Fiction Friday: A Falling Leaf

Explore : February 9, 2008 (#41)

Explore : February 9, 2008 (#41) (Photo credit: Wikipedia)


The moment Patrick opened the door, heat punched him in the chest, so heavy with moisture he had to lean on the car to withstand it. A few yards away, grapevines shimmered in the bright sunlight as they marched like stiff toy soldiers toward blue-shrouded heights.


“Germans,” he muttered, shaking his head.


Well, those rows were the reason he was here. He struggled forward through liquid air and fingered a leaf edged with brown, tested the weight of a clump of grapes. Very different from those he knew from home, the ones whose contours and colors he knew better than his own face.


And this was supposed to be his big chance?


Whenever God closes a door, He opens a window, his mother’s voice whispered.


Yeah, right.
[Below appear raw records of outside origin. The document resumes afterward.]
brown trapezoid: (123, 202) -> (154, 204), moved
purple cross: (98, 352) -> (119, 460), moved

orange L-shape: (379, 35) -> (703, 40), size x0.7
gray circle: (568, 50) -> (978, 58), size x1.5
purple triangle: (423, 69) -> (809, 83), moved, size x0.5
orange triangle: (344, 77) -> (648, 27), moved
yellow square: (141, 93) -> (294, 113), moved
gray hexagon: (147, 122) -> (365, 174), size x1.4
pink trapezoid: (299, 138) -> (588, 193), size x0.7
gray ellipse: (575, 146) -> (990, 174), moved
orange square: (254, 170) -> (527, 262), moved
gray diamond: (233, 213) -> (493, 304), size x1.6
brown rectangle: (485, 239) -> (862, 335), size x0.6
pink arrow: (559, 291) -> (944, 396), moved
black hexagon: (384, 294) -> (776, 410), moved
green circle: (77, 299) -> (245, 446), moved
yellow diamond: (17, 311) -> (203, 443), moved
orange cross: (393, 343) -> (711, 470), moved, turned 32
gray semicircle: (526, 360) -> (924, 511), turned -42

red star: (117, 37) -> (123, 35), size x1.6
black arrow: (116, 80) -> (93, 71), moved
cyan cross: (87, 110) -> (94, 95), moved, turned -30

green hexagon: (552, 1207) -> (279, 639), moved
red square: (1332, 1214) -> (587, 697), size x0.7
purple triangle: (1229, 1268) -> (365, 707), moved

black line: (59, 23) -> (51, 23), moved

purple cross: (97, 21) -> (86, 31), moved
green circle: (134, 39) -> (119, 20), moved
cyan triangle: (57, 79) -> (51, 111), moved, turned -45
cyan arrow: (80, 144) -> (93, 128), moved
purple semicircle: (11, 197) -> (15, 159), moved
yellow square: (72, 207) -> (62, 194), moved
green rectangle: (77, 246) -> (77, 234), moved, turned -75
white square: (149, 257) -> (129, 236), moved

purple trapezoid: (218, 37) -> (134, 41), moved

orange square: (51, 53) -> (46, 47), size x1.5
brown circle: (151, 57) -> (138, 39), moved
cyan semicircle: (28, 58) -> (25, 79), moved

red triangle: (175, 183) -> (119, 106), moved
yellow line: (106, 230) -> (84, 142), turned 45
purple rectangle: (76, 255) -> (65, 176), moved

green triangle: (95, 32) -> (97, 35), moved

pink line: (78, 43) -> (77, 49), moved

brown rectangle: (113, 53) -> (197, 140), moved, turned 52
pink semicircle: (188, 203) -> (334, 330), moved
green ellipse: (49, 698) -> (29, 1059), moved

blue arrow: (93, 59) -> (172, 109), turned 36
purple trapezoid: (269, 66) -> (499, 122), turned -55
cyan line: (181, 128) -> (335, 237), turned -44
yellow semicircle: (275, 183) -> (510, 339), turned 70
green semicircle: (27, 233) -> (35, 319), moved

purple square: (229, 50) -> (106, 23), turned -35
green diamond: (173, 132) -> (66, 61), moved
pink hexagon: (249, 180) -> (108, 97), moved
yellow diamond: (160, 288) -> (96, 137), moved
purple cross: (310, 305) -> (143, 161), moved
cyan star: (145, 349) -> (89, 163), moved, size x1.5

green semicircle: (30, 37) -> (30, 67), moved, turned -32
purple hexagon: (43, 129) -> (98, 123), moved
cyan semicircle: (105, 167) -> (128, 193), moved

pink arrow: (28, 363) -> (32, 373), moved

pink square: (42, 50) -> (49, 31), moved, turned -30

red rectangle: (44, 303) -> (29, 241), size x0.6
If God was anywhere in his life, he sure was hiding pretty well.


He retreated to the shade of a line of trees grown wild and unkempt along the property line. The smell of half-dry leaves rose to meet him as he sat and rested against rough bark. Behind his eyelids floated a vision of green eyes that saw right to the core of his being. Don’t lose faith now, they seemed to say.


Fine. Patrick turned his hands upward. “If you’re there, prove it,” he said defiantly.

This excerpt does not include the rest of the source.